I'll be honest... today I was rather naughty. Got really REALLY bored so decided to get out of the house... ended up at the shopping center round the corner and bought an incredibly hot pair of heeled boots... and a couple of tops... :D BUT stuck to my calories all day and getting psyched up to go to the gym in an hour. Hubby is working late tonight so all alone, probably won't see him before I go to bed. Ah well, can't do anything about that! Hooray, tomorrow is Friday! Goodnight all (and good morning to others lol)
 
Gosh, I haven't gotten a facial done in AGES. Im so gonna get one this weekend. Haven't had a mani and pedi in a while too...maybe i'll add that in as well...

I do them twice a week religiously... old habit from beauty school days!
 
When I read that you were naughty I thought "oh no she was just getting back on track" and then when I continued to read that it was because of shopping I couldn't stop laughing! Did your husband say anything about the purchase or did you hide the evidence? I've done that before where I buy a shirt and I really don't need it so when he sees me wearing it I'm like oh my sister gave it to me a while ago and it never fit or this old thing I've had for a while but forgot about it!! So glad to see you sticking to your meal plans and staying on track! Keep it up and you'll see what you want come Sunday!
 
When I read that you were naughty I thought "oh no she was just getting back on track" and then when I continued to read that it was because of shopping I couldn't stop laughing! Did your husband say anything about the purchase or did you hide the evidence? I've done that before where I buy a shirt and I really don't need it so when he sees me wearing it I'm like oh my sister gave it to me a while ago and it never fit or this old thing I've had for a while but forgot about it!! So glad to see you sticking to your meal plans and staying on track! Keep it up and you'll see what you want come Sunday!
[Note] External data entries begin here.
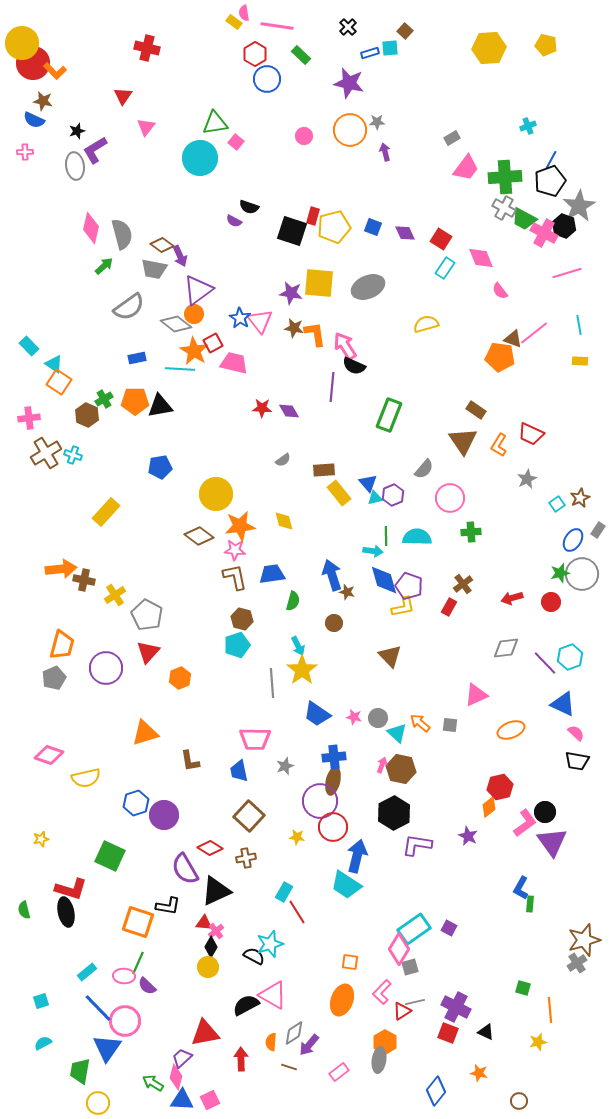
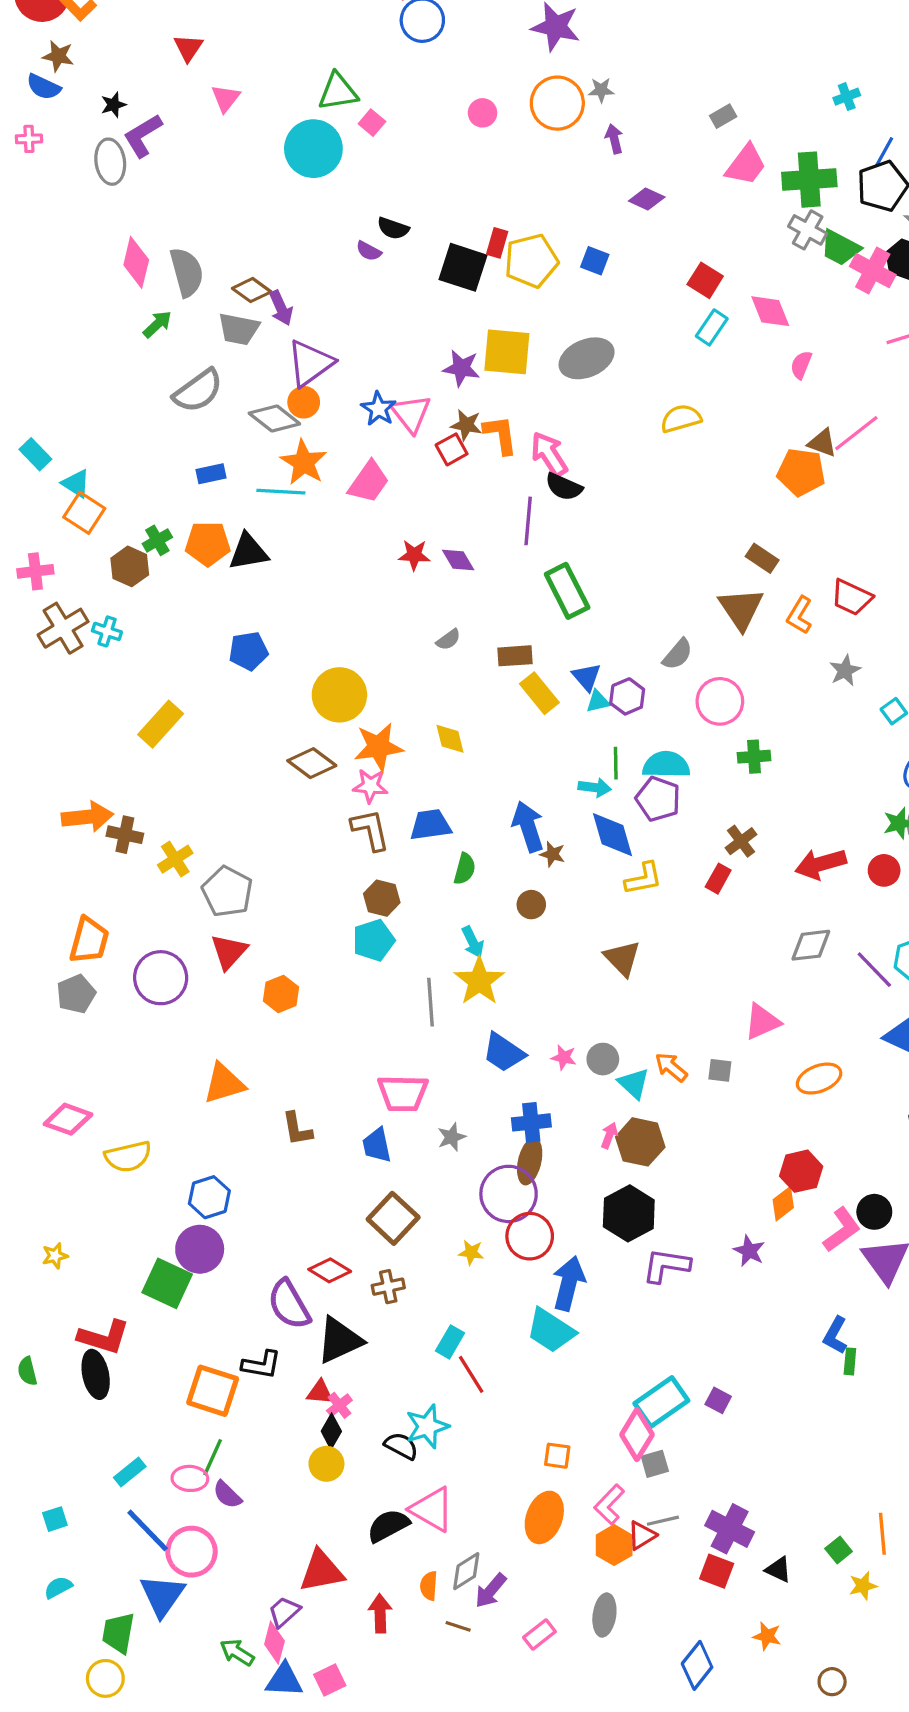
purple diamond: (405, 233) -> (647, 199), moved, turned -40
pink semicircle: (500, 291) -> (801, 365), turned 60
red square: (213, 343) -> (452, 449), moved
pink trapezoid: (234, 363) -> (369, 482), turned 112
green rectangle: (389, 415) -> (567, 591), moved, turned -48
purple pentagon: (409, 586) -> (658, 799), moved
red arrow: (512, 598) -> (821, 864), size x1.4
purple circle: (164, 815) -> (200, 1249), moved
green square: (523, 988) -> (839, 1550), moved, turned 35
orange hexagon: (385, 1042) -> (614, 1545), moved
yellow circle: (98, 1103) -> (105, 1678), moved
:smilielol5::smilielol5::smilielol5:

It was naughty cuz I spent sooo much on clothes and stuff last week! I told him though... it wasn't SO bad, the store had 30-50% off all boots!! So coulda been worse!! I felt worse about buying more clothes lol. SOOOOO tempted to go back and get them in gray as well!!

Gym last night was pretty intense, did a circuit with push ups, jumps, squats, lunges, elbow-to-knee crunches, seated rows, and can't remember what else... went through that 3 times... then did a heap of biking and took turns wrestling the trainer to the back of the gym. Like seriously- MUCH harder than it sounds! We had to put our hands on his shoulders and push him and he made it so damn hard. Then HEAPS of jumping lunges and jumping squats, then had to push him again. Did that 3 times too. Boo then more biking, some rowing, then did 100 squats with us all standing in a circle facing each other. I'm not sore today, I don't usually get sore till the day after... which is usually the day I have another gym session lol.

Todays plan:
Food
Breakfast: 2 pieces wholemeal toast with spinach, smoked salmon, and 2 eggs
Snack: Banana, 1 serve of sesame and poppyseed crackers
Lunch: Wholemeal sandwich with cheese, tomato, and 1 cup spinach
Snack: 1/4 rockmelon, homemade blueberry muffin
Dinner: Prawn curry with basmati rice

Exercise
1hr walk, 40mins yoga (yes- actually planning on doing it this time!)

Think that's it for today!! Nothing too interesting happening or anything, just work... and not that excited about Friday cuz I work tomorrow too... blah soooo need a new job. Mine is depressing me (even if I do get to work with Wade!!)

:seeya:
 
I always do that with clothes - find something that fits well, good price and buy it in every colour! I used to do that more because finding clothes that fit was harder.
I wish I would win the lottery so I never have to work again! I would love to be a stay at home mom too but I know that will never happen unless I win the lottery either - my hunnie's job isn't necessarily stable and mine has all the benefits! That's nice you get to work with a friend - the youngest person at my work is 45 or something and mostly all men - some days I don't even see another female so all the chatting I do is on here!
Exercise and eating looking good - keep it up over the weekend - looking forward to catching up with you MOnday - have a good one!!